When users are assigned to experiment groups, they should be distributed according to the allocation you configured. If you set up a 50/50 split, then roughly half the users should be in control and half in the treatment group. If you set up a 33/33/33 split across three groups, each group should have approximately a third of the users.
The sample ratio mismatch (SRM) check tests whether the observed distribution of users across groups matches the expected allocation. If there is a meaningful imbalance (more users in one group than there should be), this is a strong signal that something went wrong in the implementation or exposure logic.
If the SRM check fails, stop the experiment and investigate before drawing any conclusions from the results. A sample ratio mismatch means the groups are likely not comparable, which invalidates all metric results. Results from an experiment with an SRM cannot be trusted, even if the metric numbers look good.
Why does a traffic imbalance invalidate the results? The entire logic of a randomized experiment depends on the groups being statistically equivalent before the treatment variant is applied. If the exposure logic has a bug or was implemented incorrectly (for example, if code sitting between the experiment and the SDK affects users in one group more than another), the groups may differ systematically in ways unrelated to the treatment variant. Any observed difference in metrics could then be due to that pre-existing difference, not the treatment variant.
Common causes of SRM include bugs in the assignment logic, caching issues that cause some users to miss the exposure event, and SDK integration issues where custom code between the experiment and the SDK causes uneven exposure. The SRM check will not tell you which of these is the cause: it will only tell you that something is wrong. Investigating requires looking at the exposure data and the experiment setup in detail.
No metric deterioration
This check verifies that none of the metrics you are tracking have moved significantly in the wrong direction. This is a continuous check: it runs throughout the experiment using sequential tests regardless of which evaluation strategy you have chosen (more on that in Lesson 9).

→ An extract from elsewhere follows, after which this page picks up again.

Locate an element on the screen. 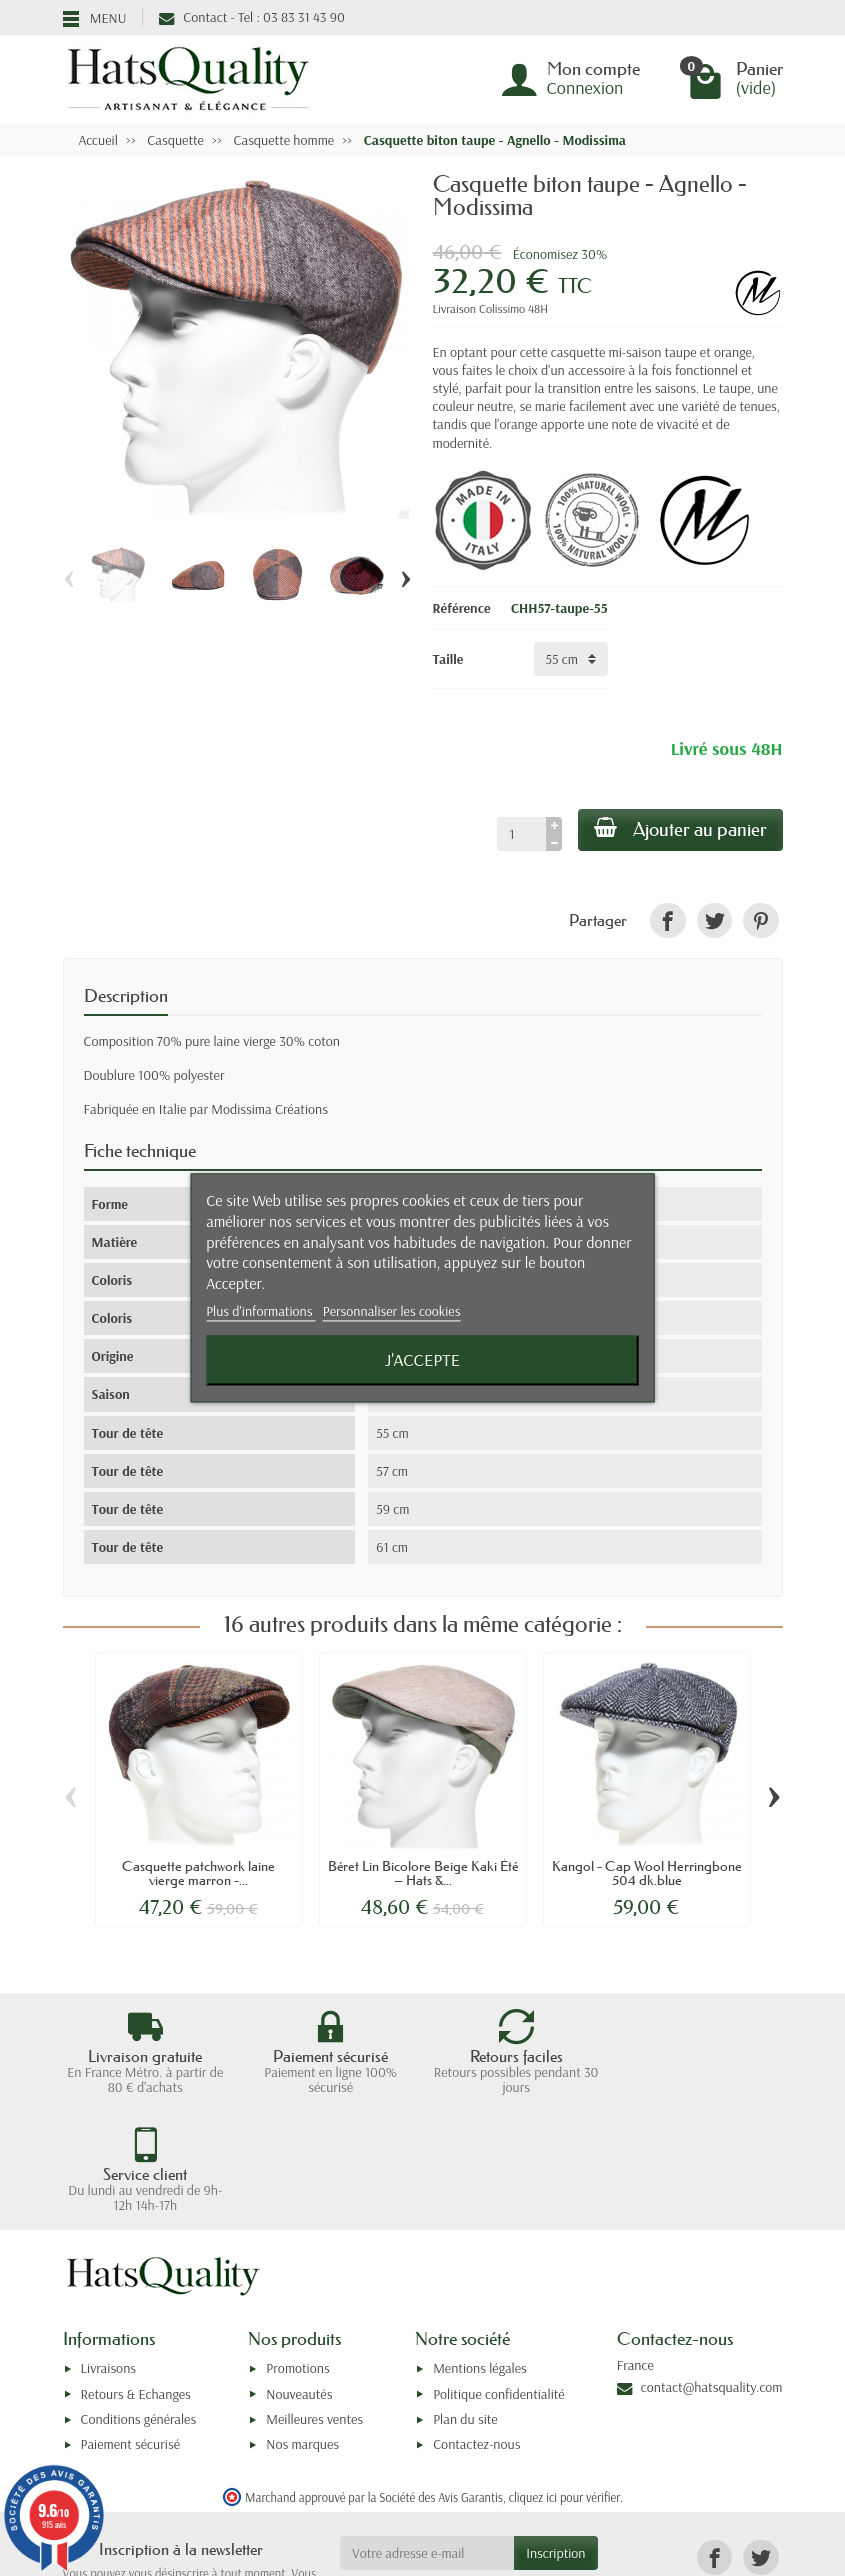  Livraisons is located at coordinates (109, 2256).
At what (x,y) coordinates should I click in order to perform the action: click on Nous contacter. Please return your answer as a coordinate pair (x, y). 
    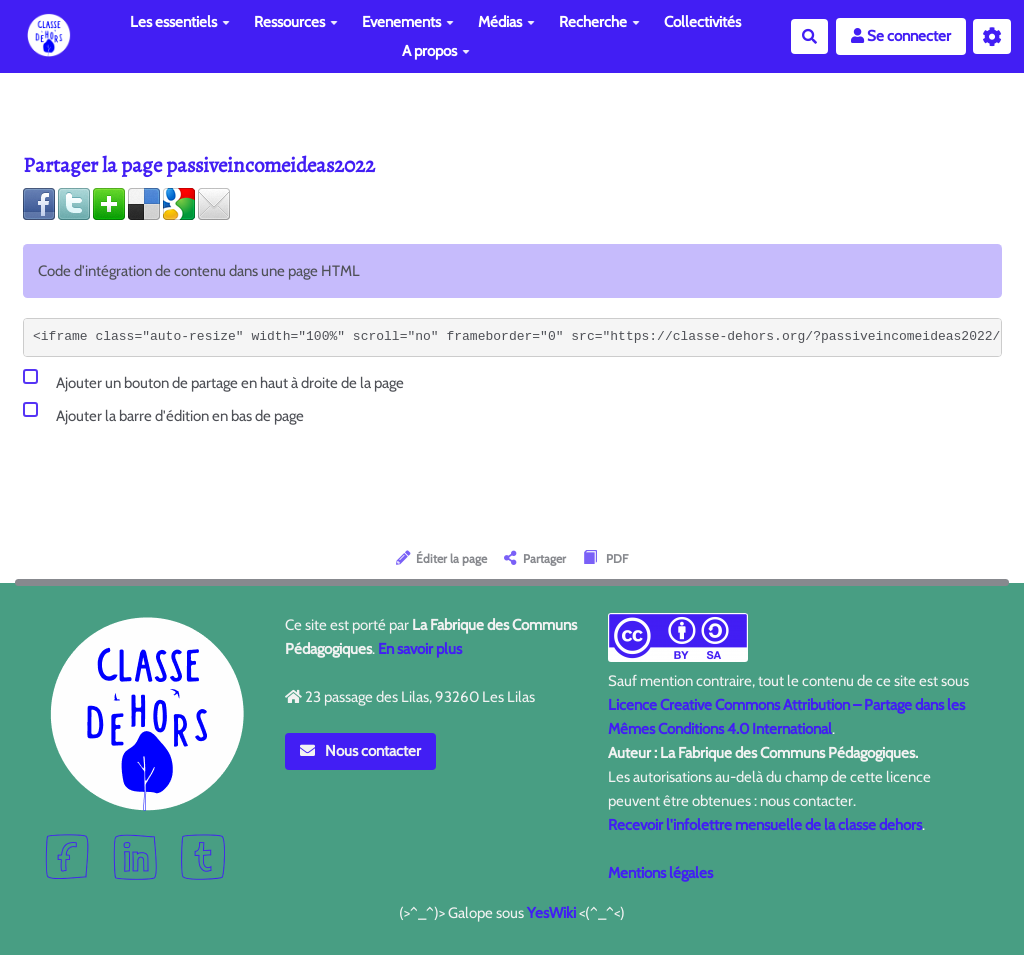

If this check fails, at least one metric has deteriorated. The specific metric showing deterioration is listed in the health check section. This triggers an Abort recommendation in the Spotlight.
The metric deterioration health check and the deterioration status labels on individual guardrail metrics are related but not identical. The health check is a broad, always-on, early-warning scan that applies to all tracked metrics. The guardrail metric status label is the formal statistical result for that metric based on the test configuration you set up. If either signals deterioration, pay attention.
What the Abort recommendation means
When you see Abort in the Spotlight, Confidence is telling you that something has gone wrong that makes continuing the experiment harmful or pointless. This is either because a health check failed (typically SRM) or because one or more metrics have deteriorated significantly.
Aborting an experiment is not a failure. It is the system working as intended. Catching a problem early, before a damaging feature reaches all users, is one of the core reasons to run experiments in the first place. At Spotify, 42% of experiments are aborted because harm was detected, not because the experiment was poorly designed, but because the experimentation system did exactly what it should. That is an enormous amount of value protected. The Spotify experiments with learning framework post has more on how Spotify thinks about this.